MATERIAL SUPPLIED Start Marker

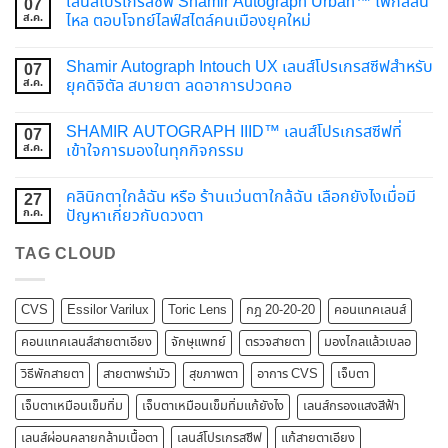
เลนส์โปรเกรสซีฟ Shamir Autograph Urban™ โฟกัสลื่น
07
ส.ค.
ไหล ตอบโจทย์ไลฟ์สไตล์คนเมืองยุคใหม่
Shamir Autograph Intouch UX เลนส์โปรเกรสซีฟสำหรับ
07
ส.ค.
ยุคดิจิตัล สบายตา ลดอาการปวดคอ
SHAMIR AUTOGRAPH IIID™ เลนส์โปรเกรสซีฟที่
07
ส.ค.
เข้าใจการมองในทุกกิจกรรม
คลินิกตาใกล้ฉัน หรือ ร้านแว่นตาใกล้ฉัน เลือกยังไงเมื่อมี
27
ก.ค.
ปัญหาเกี่ยวกับดวงตา
TAG CLOUD
CVS
Essilor Varilux
Toric Lens
กฎ 20-20-20
คอนแทคเลนส์
คอนแทคเลนส์สายตาเอียง
จักษุแพทย์
ตรวจสายตา
มองไกลแล้วเบลอ
วิธีพักสายตา
สายตาพร่ามัว
สุขภาพตา
อาการ CVS
เจ็บตา
เจ็บตาเหมือนเข็มทิ่ม
เจ็บตาเหมือนเข็มทิ่มแก้ยังไง
เลนส์กรองแสงสีฟ้า
เลนส์ผ่อนคลายกล้ามเนื้อตา
เลนส์โปรเกรสซีฟ
แก้สายตาเอียง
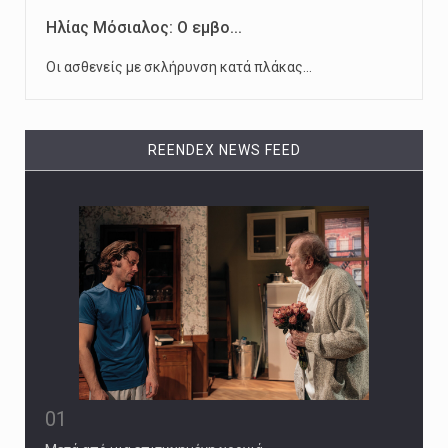
Ηλίας Μόσιαλος: Ο εμβο...
Οι ασθενείς με σκλήρυνση κατά πλάκας…
REENDEX NEWS FEED
01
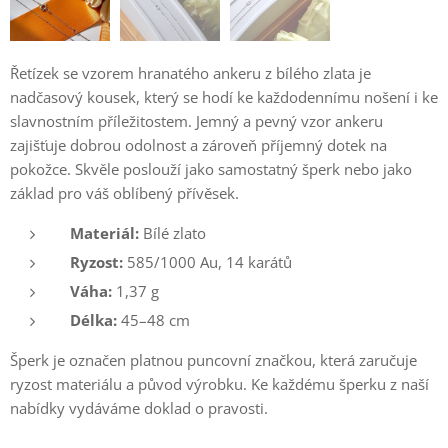
Řetízek se vzorem hranatého ankeru z bílého zlata je
nadčasový kousek, který se hodí ke každodennímu nošení i ke
slavnostním příležitostem. Jemný a pevný vzor ankeru
zajišťuje dobrou odolnost a zároveň příjemný dotek na
pokožce. Skvěle poslouží jako samostatný šperk nebo jako
základ pro váš oblíbený přívěsek.
Materiál:
Bílé zlato
Ryzost:
585/1000 Au, 14 karátů
Váha:
1,37 g
Délka:
45–48 cm
Šperk je označen platnou puncovní značkou, která zaručuje
ryzost materiálu a původ výrobku. Ke každému šperku z naší
nabídky vydáváme doklad o pravosti.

MATERIAL SUPPLIED End Marker

WHAT THE EXERCISE ASKS. Please write out all the entries above again exactly as they appear, skipping any images.

ANSWER FOR THE TASK.
เลนส์โปรเกรสซีฟ Shamir Autograph Urban™ โฟกัสลื่น
07
ส.ค.
ไหล ตอบโจทย์ไลฟ์สไตล์คนเมืองยุคใหม่
Shamir Autograph Intouch UX เลนส์โปรเกรสซีฟสำหรับ
07
ส.ค.
ยุคดิจิตัล สบายตา ลดอาการปวดคอ
SHAMIR AUTOGRAPH IIID™ เลนส์โปรเกรสซีฟที่
07
ส.ค.
เข้าใจการมองในทุกกิจกรรม
คลินิกตาใกล้ฉัน หรือ ร้านแว่นตาใกล้ฉัน เลือกยังไงเมื่อมี
27
ก.ค.
ปัญหาเกี่ยวกับดวงตา
TAG CLOUD
CVS
Essilor Varilux
Toric Lens
กฎ 20-20-20
คอนแทคเลนส์
คอนแทคเลนส์สายตาเอียง
จักษุแพทย์
ตรวจสายตา
มองไกลแล้วเบลอ
วิธีพักสายตา
สายตาพร่ามัว
สุขภาพตา
อาการ CVS
เจ็บตา
เจ็บตาเหมือนเข็มทิ่ม
เจ็บตาเหมือนเข็มทิ่มแก้ยังไง
เลนส์กรองแสงสีฟ้า
เลนส์ผ่อนคลายกล้ามเนื้อตา
เลนส์โปรเกรสซีฟ
แก้สายตาเอียง
Ηλίας Μόσιαλος: Ο εμβο...
Οι ασθενείς με σκλήρυνση κατά πλάκας…
REENDEX NEWS FEED
01
Řetízek se vzorem hranatého ankeru z bílého zlata je
nadčasový kousek, který se hodí ke každodennímu nošení i ke
slavnostním příležitostem. Jemný a pevný vzor ankeru
zajišťuje dobrou odolnost a zároveň příjemný dotek na
pokožce. Skvěle poslouží jako samostatný šperk nebo jako
základ pro váš oblíbený přívěsek.
Materiál:
Bílé zlato
Ryzost:
585/1000 Au, 14 karátů
Váha:
1,37 g
Délka:
45–48 cm
Šperk je označen platnou puncovní značkou, která zaručuje
ryzost materiálu a původ výrobku. Ke každému šperku z naší
nabídky vydáváme doklad o pravosti.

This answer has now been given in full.